As punishment for this action, City Weekly subsequently received a sound scolding from The Village Voice's Roy Edroso--who apparently assumed that, as Utahns, we must obviously be so backward, conservative and homophobic that we had to "defenestrate" Savage for holding such strident pro-gay views.*

(Such a butch, active verb: to defenestrate. It seems to imply that Saltas, like all us red-state yahoos, is prone to violence.)

In fact, pro-gay views are not unknown among City Weekly staff (from what I can tell, such views may be pretty much universal, if I can gauge by my co-workers' considerate treatment of me), and it became evident that blue-staters such as Savage and Edroso may sometimes fail to recognize just how scrappy we red-state lefties and liberals really are.

Later, everybody pretended to misunderstand Saltas' MLK reference. (It was meant to imply that, traditionally, civil-rights leaders never abandon battleground states.)

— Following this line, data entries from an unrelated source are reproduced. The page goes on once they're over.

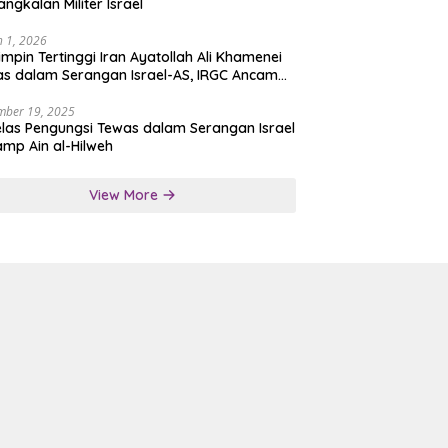
angkalan Militer Israel
 1, 2026
mpin Tertinggi Iran Ayatollah Ali Khamenei
s dalam Serangan Israel-AS, IRGC Ancam
san Tegas
mber 19, 2025
las Pengungsi Tewas dalam Serangan Israel
amp Ain al-Hilweh
View More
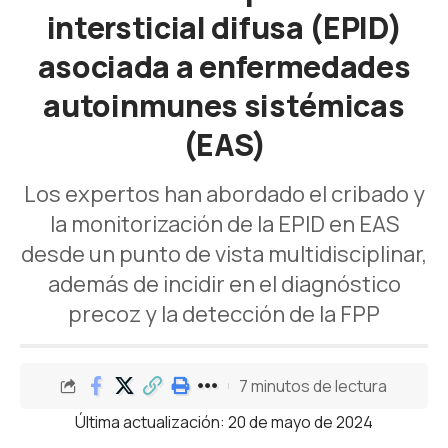
intersticial difusa (EPID)
asociada a enfermedades
autoinmunes sistémicas
(EAS)
Los expertos han abordado el cribado y
la monitorización de la EPID en EAS
desde un punto de vista multidisciplinar,
además de incidir en el diagnóstico
precoz y la detección de la FPP
7 minutos de lectura
Última actualización: 20 de mayo de 2024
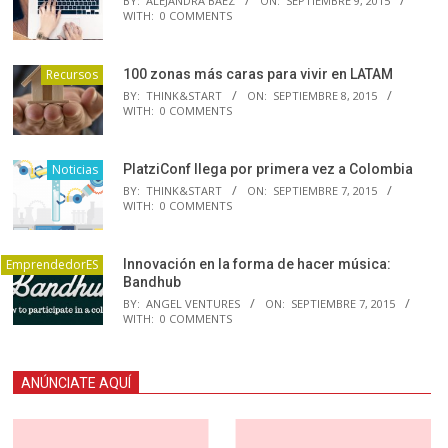
BY:
ALEJANDRA BAEZ
ON:
SEPTIEMBRE 9, 2015
WITH:
0 COMMENTS
Recursos
100 zonas más caras para vivir en LATAM
BY:
THINK&START
ON:
SEPTIEMBRE 8, 2015
WITH:
0 COMMENTS
Noticias
PlatziConf llega por primera vez a Colombia
BY:
THINK&START
ON:
SEPTIEMBRE 7, 2015
WITH:
0 COMMENTS
EmprendedorES
Innovación en la forma de hacer música:
Bandhub
BY:
ANGEL VENTURES
ON:
SEPTIEMBRE 7, 2015
WITH:
0 COMMENTS
ANÚNCIATE AQUÍ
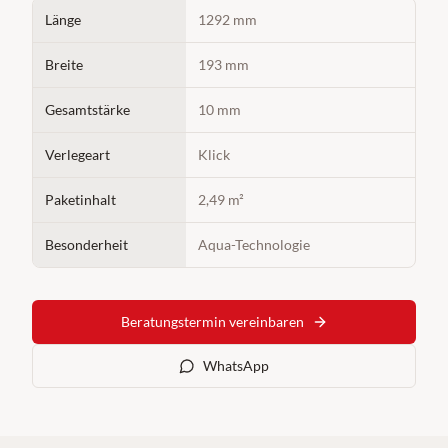
Länge
1292 mm
Breite
193 mm
Gesamtstärke
10 mm
Verlegeart
Klick
Paketinhalt
2,49 m²
Besonderheit
Aqua-Technologie
Beratungstermin vereinbaren
WhatsApp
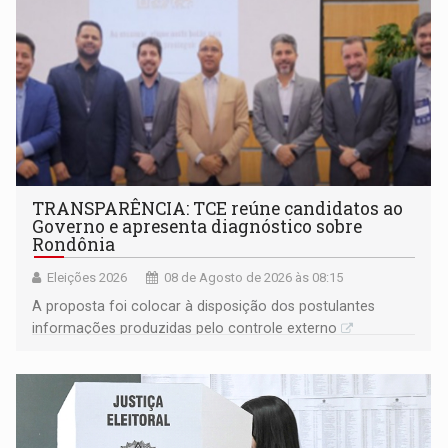
TRANSPARÊNCIA: TCE reúne candidatos ao
Governo e apresenta diagnóstico sobre
Rondônia
Eleições 2026
08 de Agosto de 2026 às 08:15
A proposta foi colocar à disposição dos postulantes
informações produzidas pelo controle externo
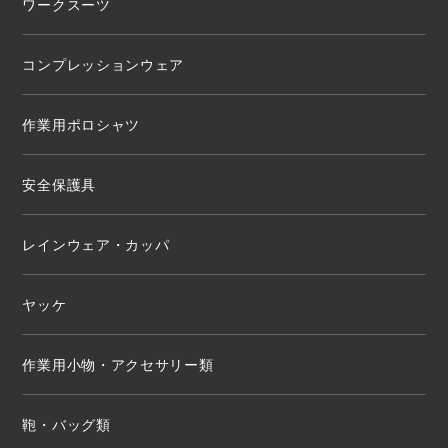
ワークスーツ
コンプレッションウェア
作業用ポロシャツ
安全保護具
レインウェア・カッパ
ヤッケ
作業用小物・アクセサリー類
鞄・バッグ類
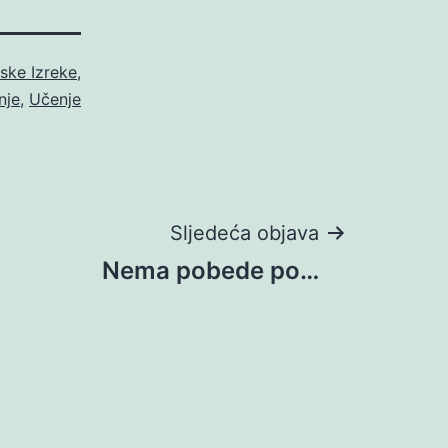
nske Izreke
,
nje
,
Učenje
Sljedeća objava
Nema pobede po…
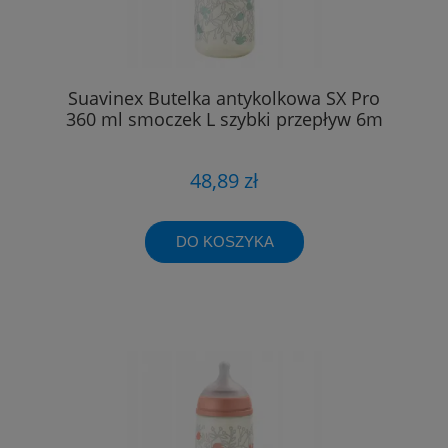
Suavinex Butelka antykolkowa SX Pro
360 ml smoczek L szybki przepływ 6m
48,89 zł
DO KOSZYKA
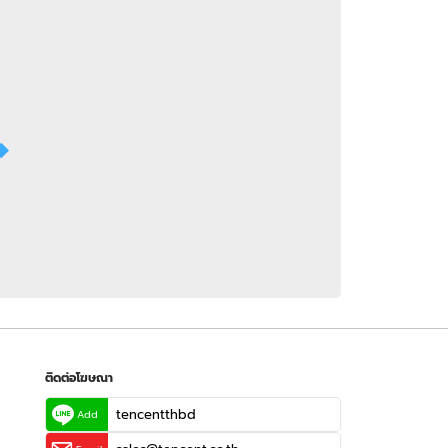
 WeTV
ติดต่อโฆษณา
tencentthbd
sales@tencent.co.th
รา
ร้องเรียนเนื้อหาไม่เหมาะสม
แนะนำติชม แจ้งปัญหาการใช้งาน
ติดต่อโฆษณา
tencentthbd
Add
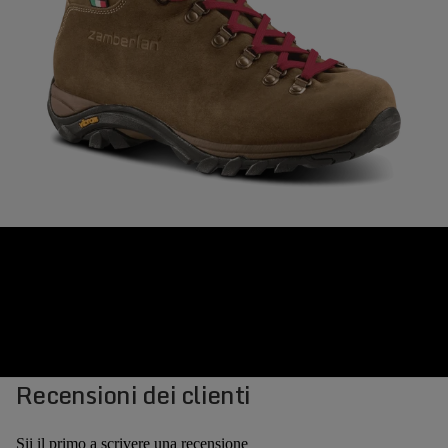
Recensioni dei clienti
Sii il primo a scrivere una recensione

I'm starting to recognize this whole thing as an example of how the left continues to devour itself.

Let me offer that we're all well and duly pissed off by the California vote. I know that, for me, the passage of Proposition 8 has made it difficult to fully celebrate the Obama victory--which, along with 2008's huge Democratic wins in Congress and the implosion of the Gingrich revolution, represents the greatest, most decisive political victory the Left has had in my lifetime. I'm sad that so much of my mental energy must be expended on resenting the Mormons and the California voters who were so easily swayed by lies.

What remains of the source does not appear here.